▶ _What to work on_:
Search the data for the word "Fiyatı". Reproduce every line where it is found.

▶ _Items from a dataset_:
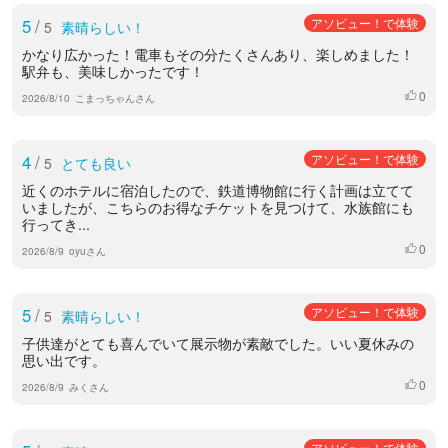
5
/
アソビュー！で体験
5
素晴らしい！
かなり広かった！電車もその分たくさんあり、楽しめました！
駅弁も、美味しかったです！
0
いいね
2026/8/10
こまっちゃんさん
4
/
アソビュー！で体験
5
とても良い
近くのホテルに宿泊したので、鉄道博物館に行く計画は立てて
いましたが、こちらのお得なチケットを見つけて、水族館にも
行ってき...
0
いいね
2026/8/9
oyuさん
5
/
アソビュー！で体験
5
素晴らしい！
子供達がとても喜んでいて展示物が素敵でした。いい夏休みの
思い出です。
0
いいね
2026/8/9
みくさん
アソビュー！で体験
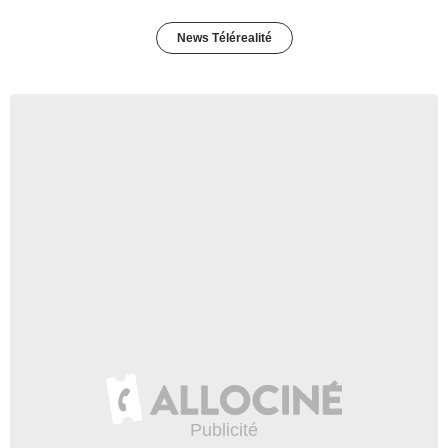
News Télérealité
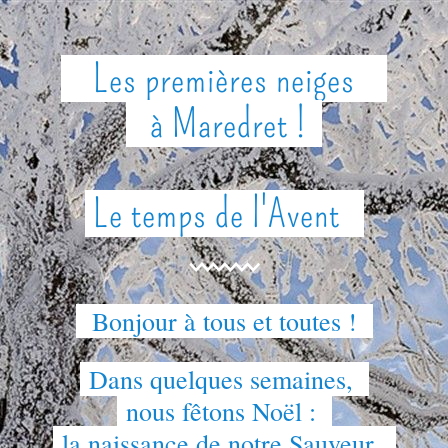
Les premières neiges    
   à Maredret !  
 Le temps de l'Avent   
  Bonjour à tous et toutes !  
 Dans quelques semaines,  
 nous fêtons Noël :  
 la naissance de notre Sauveur.  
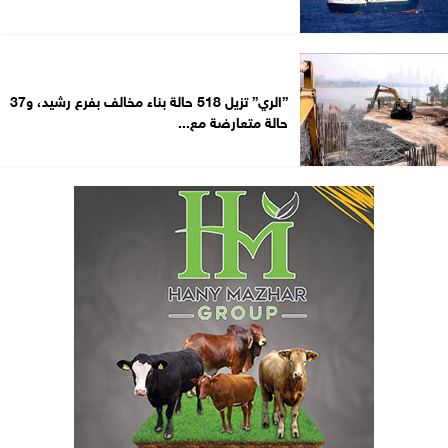
”الري” تزيل 518 حالة بناء مخالف بفرع رشيد، و37
حالة متعارضة مع...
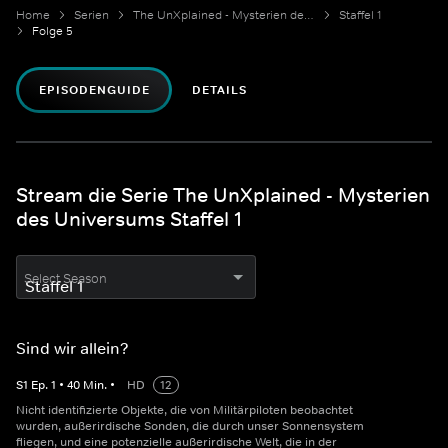
Home
Serien
The UnXplained - Mysterien des Universums
Staffel 1
Folge 5
EPISODENGUIDE
DETAILS
Stream die Serie The UnXplained - Mysterien
des Universums Staffel 1
Select Season
Sind wir allein?
S
1
Ep.
1
•
40
Min.
•
HD
12
Nicht identifizierte Objekte, die von Militärpiloten beobachtet
wurden, außerirdische Sonden, die durch unser Sonnensystem
fliegen, und eine potenzielle außerirdische Welt, die in der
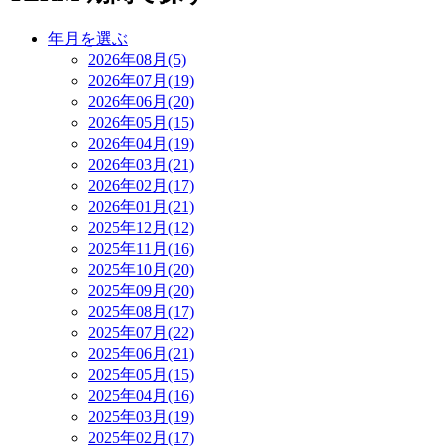
年月を選ぶ
2026年08月(5)
2026年07月(19)
2026年06月(20)
2026年05月(15)
2026年04月(19)
2026年03月(21)
2026年02月(17)
2026年01月(21)
2025年12月(12)
2025年11月(16)
2025年10月(20)
2025年09月(20)
2025年08月(17)
2025年07月(22)
2025年06月(21)
2025年05月(15)
2025年04月(16)
2025年03月(19)
2025年02月(17)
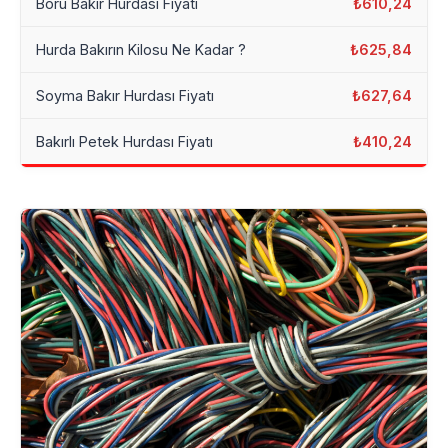
Boru Bakır Hurdası Fiyatı
₺610,24
Hurda Bakırın Kilosu Ne Kadar ?
₺625,84
Soyma Bakır Hurdası Fiyatı
₺627,64
Bakırlı Petek Hurdası Fiyatı
₺410,24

▶ _Your response_:
Boru Bakır Hurdası Fiyatı
Soyma Bakır Hurdası Fiyatı
Bakırlı Petek Hurdası Fiyatı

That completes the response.